Les choses ont changé pour moi. Pas Alfred. Il ne changera jamais. Les êtres comme lui ne changent pas. Ils s’inscrivent dans un fonctionnement qui prend sa source dans la petite enfance. Leur schéma de pensée est dirigé par une faille inconsciente à laquelle ils n’ont pas accès. Espérer un changement est vain. Cela est acquis pour moi désormais. Ce sur quoi je continue de travailler, c’est ce qui est touché et souffre en moi de ses tentatives de manipulation. C’est de l’ordre de la réparation.

Créer prend alors tout son sens. Créer pour mettre de la distance avec les événements, ne pas se laisser contrôler, créer pour dire, sortir de soi, crier ou cracher si besoin, dépasser, laisser derrière. Créer pour vibrer autrement. Hautement. Créer pour s’exprimer, s’autoriser à être, se réaliser. Sublimer.

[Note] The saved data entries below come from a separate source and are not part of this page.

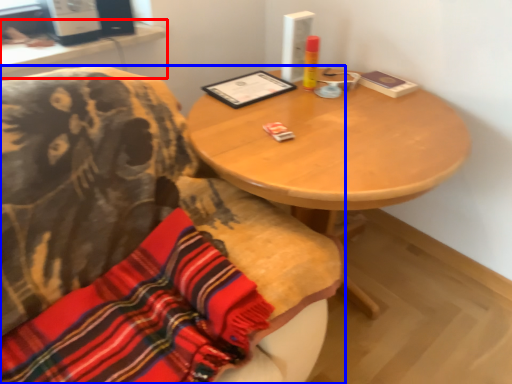 Question: Among these objects, which one is farthest to the camera, computer desk (highlighted by a red box) or chair (highlighted by a blue box)?

Choices:
 (A) computer desk
 (B) chair

Answer: (A) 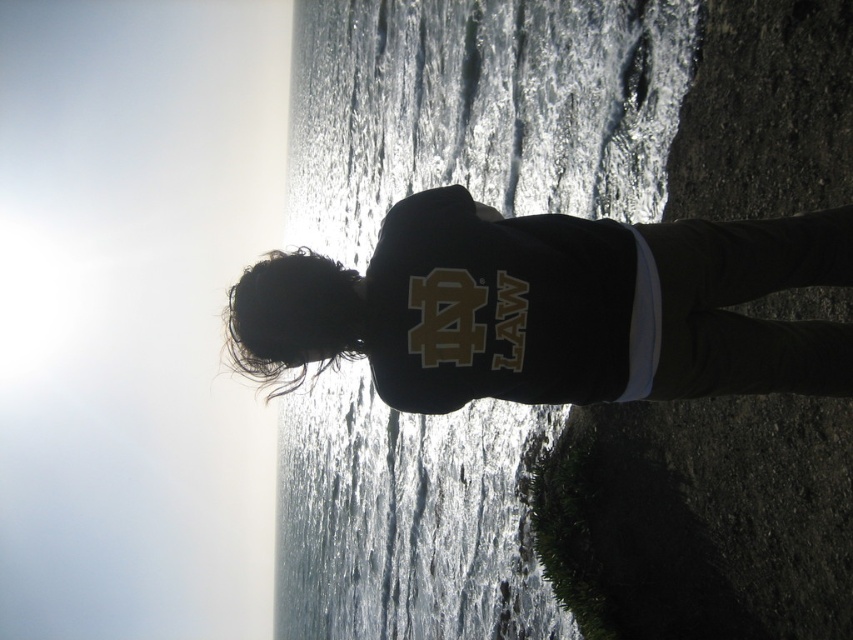 You are a photographer trying to capture the scene. The glistening water at center and the black matte shirt at center are both in your frame. Which object occupies more horizontal space in the photo?

The glistening water at center occupies more horizontal space in the photo because its width is larger than the black matte shirt at center.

Il est encore des moments difficiles voire douloureux, des échanges tortueux, de l’agressivité, des mots tranchants comme des lames, destinés à blesser, abîmer. Ils ne cesseront jamais. Pour le moment, ce qui compte, c’est de poursuivre mon chemin sans faillir, sans flancher, sans me laisser de nouveau contrôler et manipuler.

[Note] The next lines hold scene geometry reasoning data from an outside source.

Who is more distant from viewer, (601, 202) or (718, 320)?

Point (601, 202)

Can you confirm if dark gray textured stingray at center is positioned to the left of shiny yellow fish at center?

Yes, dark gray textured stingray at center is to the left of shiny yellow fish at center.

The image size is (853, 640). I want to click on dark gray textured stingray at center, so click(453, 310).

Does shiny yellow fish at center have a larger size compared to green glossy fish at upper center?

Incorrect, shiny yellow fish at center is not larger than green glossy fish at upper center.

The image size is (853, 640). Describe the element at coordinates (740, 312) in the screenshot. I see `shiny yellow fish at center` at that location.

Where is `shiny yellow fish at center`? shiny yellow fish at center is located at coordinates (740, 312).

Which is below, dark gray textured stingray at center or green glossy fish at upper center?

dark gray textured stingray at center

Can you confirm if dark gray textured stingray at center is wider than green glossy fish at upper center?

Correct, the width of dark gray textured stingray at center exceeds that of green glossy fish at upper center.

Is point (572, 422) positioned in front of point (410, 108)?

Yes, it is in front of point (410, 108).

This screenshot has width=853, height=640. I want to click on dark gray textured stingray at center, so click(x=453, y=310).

Alfred sent bien que je ne réagis plus comme avant, que je lui échappe. Cela le rend dingue. Son agressivité est de plus en plus directe, visible. C’est comme s’il perdait le contrôle devant une marionnette qui ne répond plus comme il le voudrait. Déstabilisé. C’est bon signe, je ne suis plus sous son emprise. Et je continue d’avancer selon mon désir. En créant.

***

Le mois dernier, alors que mon amie Lucie m’avait proposé de mettre quelques tableaux dans sa fleuristerie, un galeriste s’y est – comme par magie – arrêté le jour même pour acheter un bouquet. Il a adoré l’un d’entre eux et lui a posé des questions sur son auteure. Ce tableau m’est venu un soir où je ne parvenais pas à trouver le sommeil. La main tendue vers le ciel, j’ai touché quelque chose et il m’est alors apparu évident que je devais me lever et peindre. Pendant plusieurs jours, j’ai travaillé sur un tableau mêlant peinture, collages et un design 3D numérique obtenu par ordinateur. Les imprimés floraux aux couleurs vives sur un arrière-plan sombre semblent sortir du cadre, être projetés vers l’observateur.

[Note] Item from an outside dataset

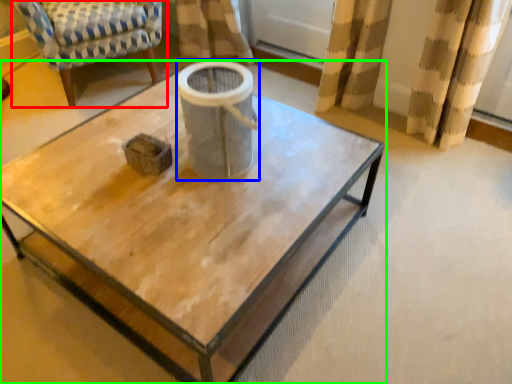 Question: Which is nearer to the chair (highlighted by a red box)? gray (highlighted by a blue box) or coffee table (highlighted by a green box).

Choices:
 (A) gray
 (B) coffee table

Answer: (B) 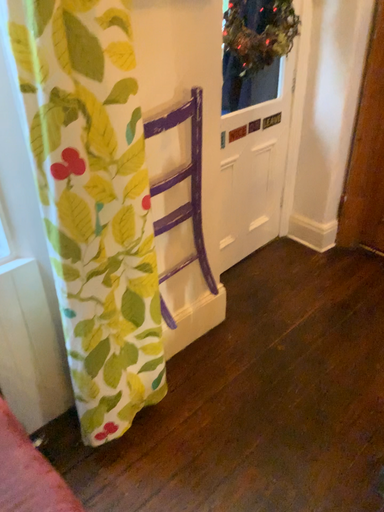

À la suite de ce tableau, j’ai développé une série sur le thème botanique, en y associant des compositions surréalistes vintage et des portraits floraux rétro pop dans des palettes de couleurs distinctives.

Le galeriste était vraiment très enthousiaste. Avec mon accord, Lucie lui a donné mes coordonnées. Il m’a contactée et souhaite me rencontrer pour voir d’autres œuvres. Il envisage d’exposer quelques-unes de mes toiles dans sa galerie.

Flora

En quête de sa terre promise

La librairie ne désemplissait pas depuis plusieurs jours. En période de fêtes et à quelques jours de Noël, les gens vont et viennent du matin au soir. Un joyeux festival !

Décembre est pourtant un mois calme à Uzès. Les touristes de l’été et ceux de l’automne ont regagné leurs pénates respectifs. La ville retrouve le charme du hors-saison. Si j’aime l’effervescence qui accompagne les mois de mai à octobre, j’apprécie tout autant ceux plus tranquilles du reste de l’année.